Cuando, por fin, me estaba quedando dormido comencé a notar cómo algo se movía alrededor de mi cuello. Era mi almohada que se convertía en serpiente.
Yo no podía moverme, no se si a causa del miedo o de ese sopor que precede al sueño y que invade el cuerpo impidiendo que los músculos y la mente reaccionen a tiempo. 
Lo cierto es que ese tacto viscoso de las escamas al resbalar no dejaba lugar a dudas. Mi almohada era un reptil que había cobrado vida para devorarme poco a poco.
Ví cómo su extremo se alzaba en el aire y se iba inflando. 
De la tela blanca comenzó a surgir una espantosa cabeza ovalada con dos ojos afilados y encendidos como antorchas. La cremallera era la boca, burlona y malvada. De ella brotaron dos colmillos de marfil repletos de saliva venenosa. 
La cara de la serpiente me miraba fijamente con sus ojos clavados en los míos, que estaban tan llenos de pavor que ni parpadeaban. 
Poco a poco se iba acercando con lentos movimientos de serpiente acorralando. Mientras tanto yo permanecía quieto, a su merced, estrangulado por la tripa que pronto me digeriría, viendo esa asquerosa boca salivar, como una gruta sin fondo, húmeda y mohosa. 
¡Qué asco su lengua! ...Un trozo de lija puntiagudo y rojo.
Pobre de mí...
No me dio tiempo a seguir pensando en el calvario que supone ser tragado vivo, pues la serpiente lanzó un mordisco que se llevó mi cabeza...   ...Y así, pude ver el infierno por dentro.
No había fuego ni azufre ni calderos hirviendo. Lo que vi en el infierno era una réplica exacta de la vida. Todos los días igual. La condena de un tedio clonado, prolongado para siempre.
Me vi envejeciendo entre gente extraña que me sonreía. Ahí, callado, sin hablar, condenado. Dejándome la vida en cosas que ni siquiera me apetecía tener. 

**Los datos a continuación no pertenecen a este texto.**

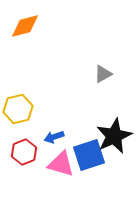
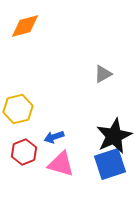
blue square: moved 21 px right, 9 px down
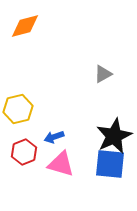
blue square: rotated 24 degrees clockwise
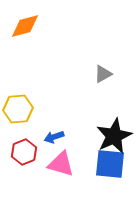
yellow hexagon: rotated 8 degrees clockwise
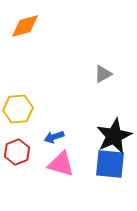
red hexagon: moved 7 px left
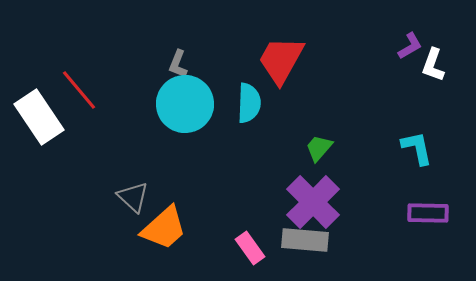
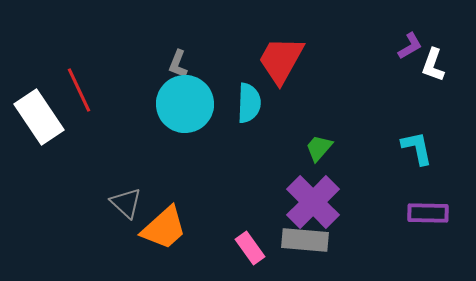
red line: rotated 15 degrees clockwise
gray triangle: moved 7 px left, 6 px down
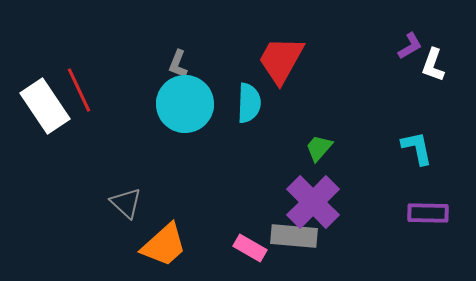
white rectangle: moved 6 px right, 11 px up
orange trapezoid: moved 17 px down
gray rectangle: moved 11 px left, 4 px up
pink rectangle: rotated 24 degrees counterclockwise
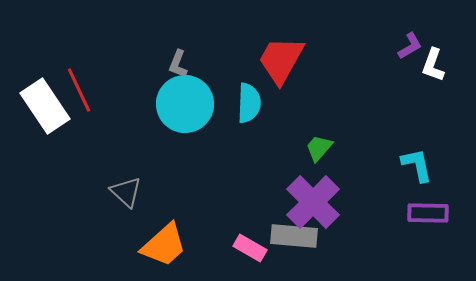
cyan L-shape: moved 17 px down
gray triangle: moved 11 px up
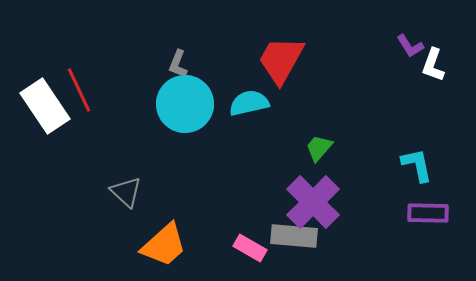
purple L-shape: rotated 88 degrees clockwise
cyan semicircle: rotated 105 degrees counterclockwise
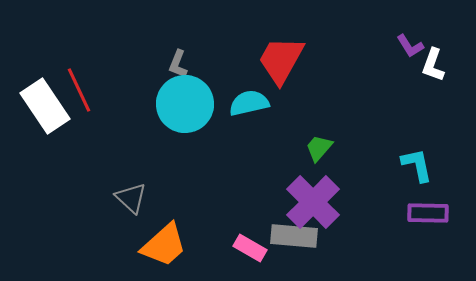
gray triangle: moved 5 px right, 6 px down
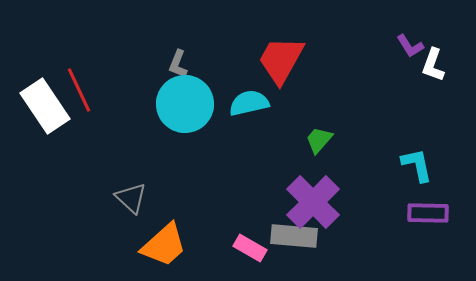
green trapezoid: moved 8 px up
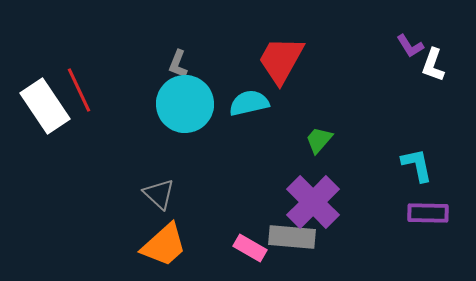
gray triangle: moved 28 px right, 4 px up
gray rectangle: moved 2 px left, 1 px down
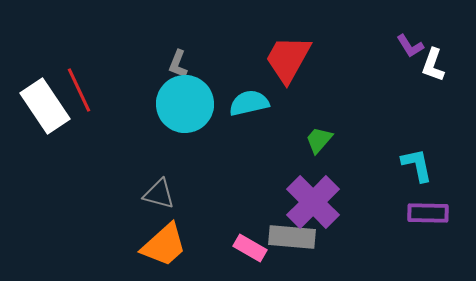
red trapezoid: moved 7 px right, 1 px up
gray triangle: rotated 28 degrees counterclockwise
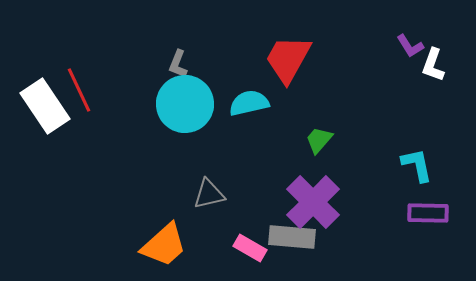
gray triangle: moved 50 px right; rotated 28 degrees counterclockwise
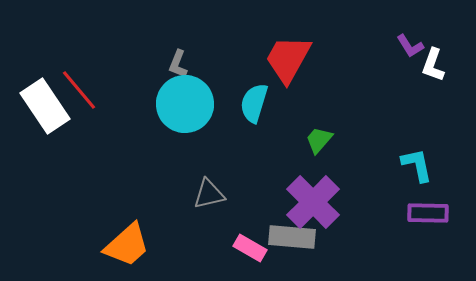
red line: rotated 15 degrees counterclockwise
cyan semicircle: moved 5 px right; rotated 60 degrees counterclockwise
orange trapezoid: moved 37 px left
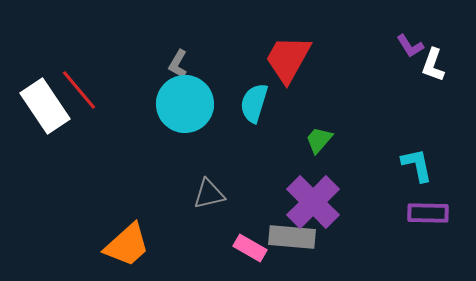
gray L-shape: rotated 8 degrees clockwise
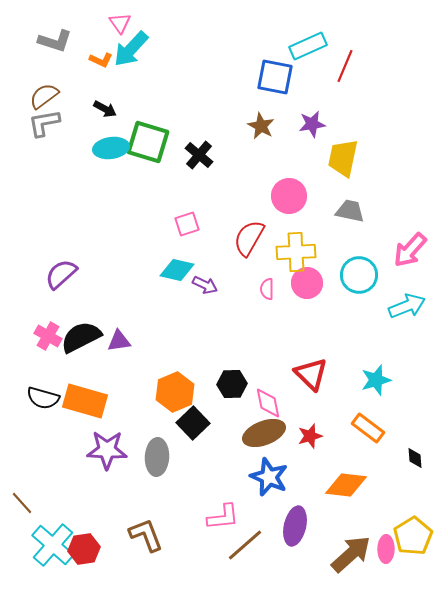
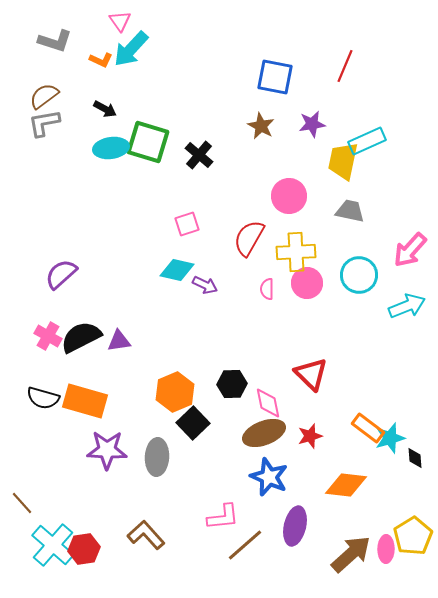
pink triangle at (120, 23): moved 2 px up
cyan rectangle at (308, 46): moved 59 px right, 95 px down
yellow trapezoid at (343, 158): moved 3 px down
cyan star at (376, 380): moved 14 px right, 58 px down
brown L-shape at (146, 535): rotated 21 degrees counterclockwise
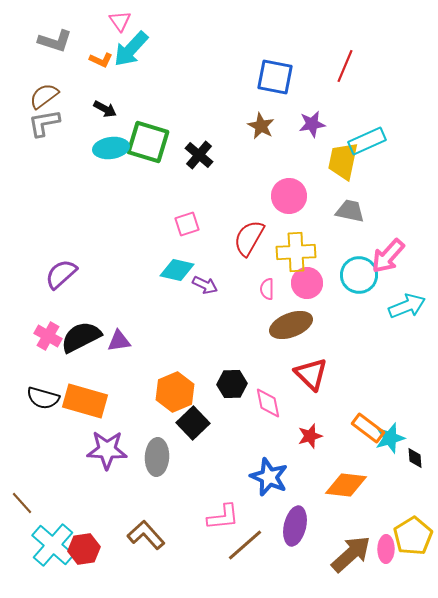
pink arrow at (410, 250): moved 22 px left, 6 px down
brown ellipse at (264, 433): moved 27 px right, 108 px up
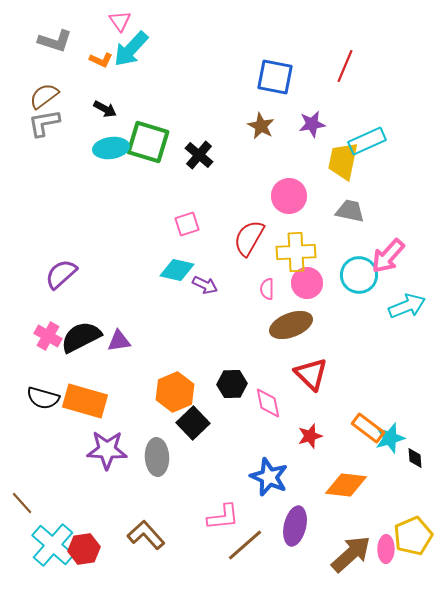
gray ellipse at (157, 457): rotated 6 degrees counterclockwise
yellow pentagon at (413, 536): rotated 9 degrees clockwise
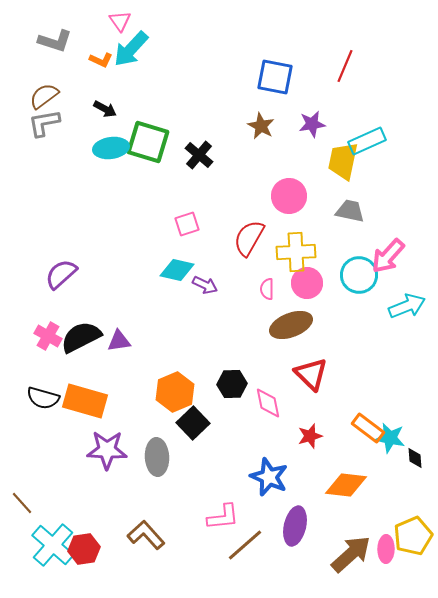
cyan star at (390, 438): rotated 28 degrees clockwise
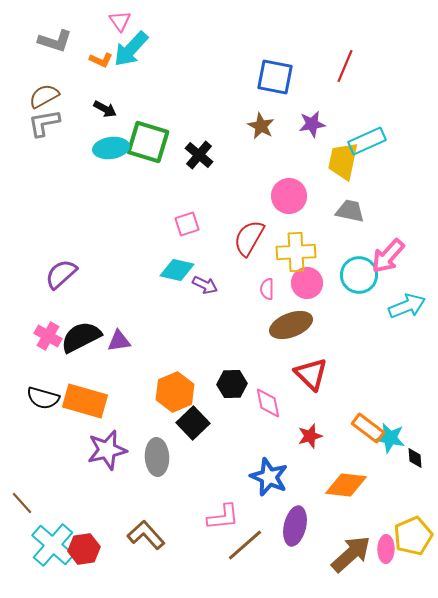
brown semicircle at (44, 96): rotated 8 degrees clockwise
purple star at (107, 450): rotated 15 degrees counterclockwise
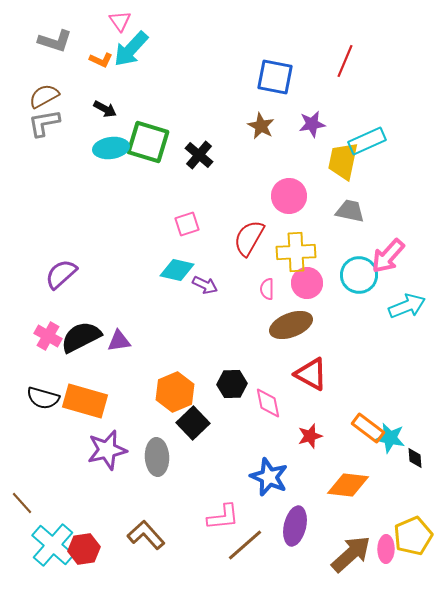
red line at (345, 66): moved 5 px up
red triangle at (311, 374): rotated 15 degrees counterclockwise
orange diamond at (346, 485): moved 2 px right
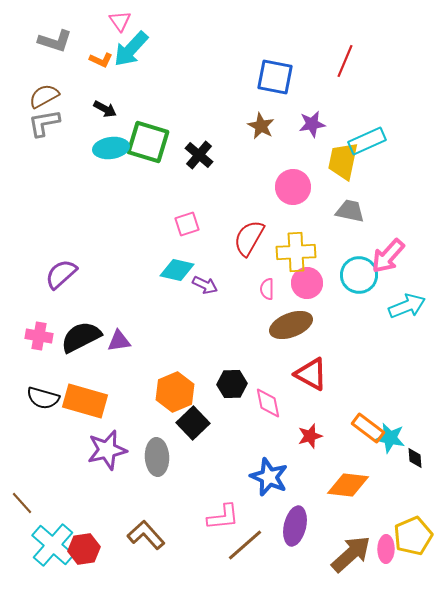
pink circle at (289, 196): moved 4 px right, 9 px up
pink cross at (48, 336): moved 9 px left; rotated 20 degrees counterclockwise
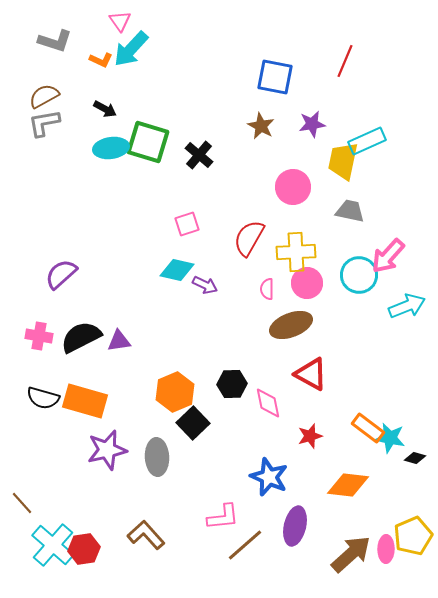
black diamond at (415, 458): rotated 70 degrees counterclockwise
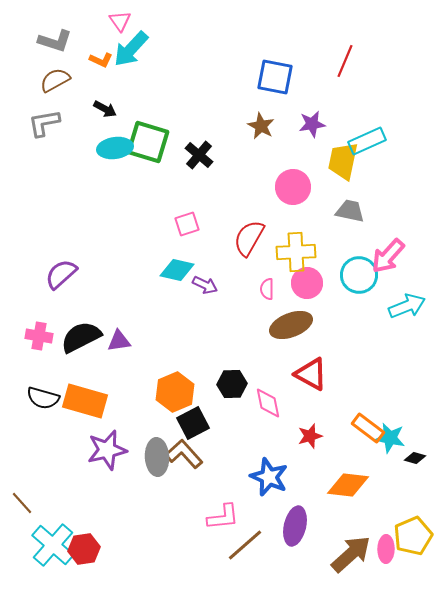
brown semicircle at (44, 96): moved 11 px right, 16 px up
cyan ellipse at (111, 148): moved 4 px right
black square at (193, 423): rotated 16 degrees clockwise
brown L-shape at (146, 535): moved 38 px right, 81 px up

Lo peor del infierno es que no era un lugar de fábula, sino otro que ya conocía de sobra porque llevaba viviendo en él toda mi vida sin darme cuenta. ¡Era peor de lo que había imaginado! 
Comencé a llorar mientras la serpiente seguía masticando. Hacía el mismo ruido al masticar que el segundero de un reloj. 
Yo deseaba ver tripas y sangre, sombras alargadas, paredes oscuras... En lugar de eso aparecían ante mí las mimas calles, las mismas aceras, la misma gente de mármol, el mismo cielo abalanzándoseme...
Cuando la serpiente terminó de tragar mi cabeza lanzó un eructo que me despertó. Coincidió que eran las ocho de la mañana. 
Amanecí decapitado, sin almohada, sin amigos, sin tiempo... Peor aún, amanecí sin miedo al infierno.